Kansas City deserves a say in choosing a new KCPD chief. Will the police board listen?
Kansas City residents will get a chance to speak out about the kind of police chief they want after years of clashing with the Board of Police Commissioners over the last one.
Relations between Kansas City residents and the state-appointed police board have grown increasingly tense during Chief Rick Smith’s tenure, with repeated calls to remove Smith for exercising poor leadership. The chief defended excessive force by police and dismissed police shootings as justified by mere definition. The board has authority to fire Smith, if it chooses.
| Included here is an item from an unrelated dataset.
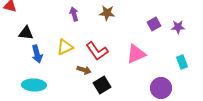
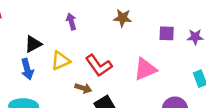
brown star: (107, 13) -> (123, 18), moved
purple square: (154, 24) -> (167, 33), turned 32
black triangle: (26, 33) -> (33, 44), moved, turned -35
In the four years with Smith as chief, Kansas City saw high homicide rates, violent street protests and a series of incidents of police brutality, including twice as many incidents of police fatally shooting Black men than during the tenure of the previous chief. Residents called for Smith’s resignation and more police accountability. Smith announced recently he’s retiring in the spring.
We’re certain that Kansas Citians won’t be looking for a chief anything like Smith, who was defiant when it came to transparency and being held accountable to the communities he was hired to serve.
What qualities are residents looking for in a new chief? Well, we have a chance to find out at 10 a.m. on Saturday, when the Urban League of Greater Kansas City hosts an online forum to gather feedback. The Urban League hopes the police board is paying attention.
“Unfortunately, the BOPC has consistently been tone deaf to the outcries for transparency, accountability, equal justice under the law, and Chief Smith’s feckless leadership of KCPD,” said Gwen Grant, CEO and president of the Urban League.
“If the past is prologue, we have very low expectations that the Board of Police Commissioners will amplify community voices as they move forward with hiring a new chief,” said Grant, who has been an outspoken critic of Smith and the BOPC.
“Hiring a police chief,” as Grant says, “is one of the most important decisions a Board of Police Commissioners makes.”
The process for selecting a new chief offers the board an opportunity to repair and restore community trust in the Kansas City Police Department. A police department that puts the “public” back into public safety. And that starts with the board of commissioners, which ultimately controls the police department and police service.
“If they decide to exercise their power to do what is best for Kansas City taxpaying citizens rather than what is in the best interest solely of KCPD, we can transform public safety and build community trust,” Grant said. Let’s hope the board pays close attention to what the citizens of this city ask for.